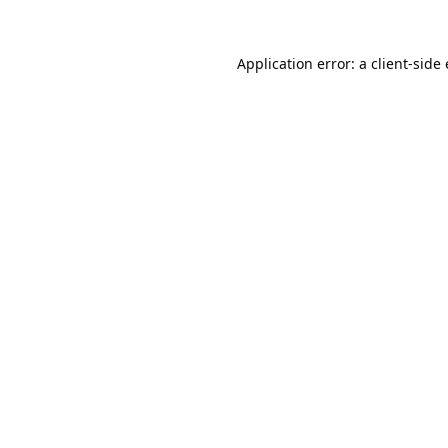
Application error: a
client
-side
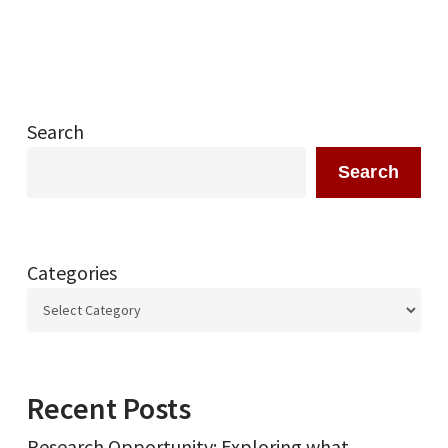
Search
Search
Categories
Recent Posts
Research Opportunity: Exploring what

_ _ _ _ _

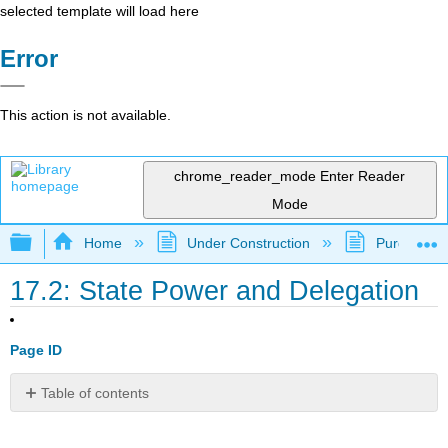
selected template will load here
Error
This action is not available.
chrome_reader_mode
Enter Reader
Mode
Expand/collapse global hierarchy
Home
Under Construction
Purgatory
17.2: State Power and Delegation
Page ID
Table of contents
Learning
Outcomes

_ _ _ _ _

**EXERCISE BRIEF**
Quote the lines above exactly, starting with the one that has "Application error: a" and ending with the one that has "Research Opportunity: Exploring what"; drop the pictures and include nothing else.

**OUTPUT BELOW**
Application error: a
client
-side
Search
Search
Categories
Recent Posts
Research Opportunity: Exploring what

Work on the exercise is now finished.